Cabe decir que fue a la parte más honda de la maldita alberca.

Ese hijo de la gran puta acababa de confirmar su teoría de que yo no sabía hacer nada. Comencé a dar manotazos y a sentirme como el cachorro al que el mal nacido colgó de una cuerda. Las veces que saqué la cabeza del agua lo miré bebiéndose uno de los vasos de cerveza hasta el fondo y luego comenzar con el segundo. A gañote limpio.

Uno se pregunta dónde están los salvavidas en esos momentos. Se lo pregunta rápido porque lo demás es ver la vida correr frente a tus ojos. Los bañistas —los había a pasto— no me hacían ni puto caso, supongo que pensaban que me hacía el idiota. Y tampoco es que yo pudiera gritar. Tragaba agua como si eso fuera a hacerme millonario.

¿Y si ya no saco la cabeza? Nunca aceptas que esa pregunta pasará por tu mente, pero pasa. Pasó por la mía. ¿Y si no saco más la cabeza?
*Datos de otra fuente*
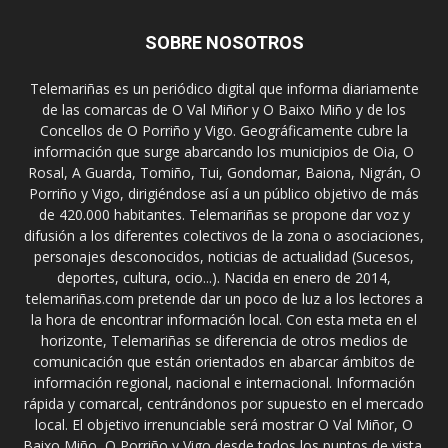
SOBRE NOSOTROS
Telemariñas es un periódico digital que informa diariamente
de las comarcas de O Val Miñor y O Baixo Miño y de los
Concellos de O Porriño y Vigo. Geográficamente cubre la
información que surge abarcando los municipios de Oia, O
Rosal, A Guarda, Tomiño, Tui, Gondomar, Baiona, Nigrán, O
Porriño y Vigo, dirigiéndose así a un público objetivo de más
de 420.000 habitantes. Telemariñas se propone dar voz y
difusión a los diferentes colectivos de la zona o asociaciones,
personajes desconocidos, noticias de actualidad (Sucesos,
deportes, cultura, ocio...). Nacida en enero de 2014,
telemariñas.com pretende dar un poco de luz a los lectores a
la hora de encontrar información local. Con esta meta en el
horizonte, Telemariñas se diferencia de otros medios de
comunicación que están orientados en abarcar ámbitos de
información regional, nacional e internacional. Información
rápida y comarcal, centrándonos por supuesto en el mercado
local. El objetivo irrenunciable será mostrar O Val Miñor, O
Baixo Miño, O Porriño y Vigo desde todos los puntos de vista.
Punto finito a los ninguneos, al hartazgo de que la vida se resuma a alcanzar un montón de cosas en las que realmente no crees: coche, empleo, boda, boletos de viaje clase turista, cama en un hospital público si tu diarrea se vuelve incontrolable, música de salsa en el microbús, una pasta que impida que se te pudran los dientes aunque comas cosas hechas de petróleo sintético. No más de toda esa mierda. No más Pandeado sabelotodo, madre encabronada, hermana a quien educar sin que te lo pida ni agradezca. No más nada. No más yo...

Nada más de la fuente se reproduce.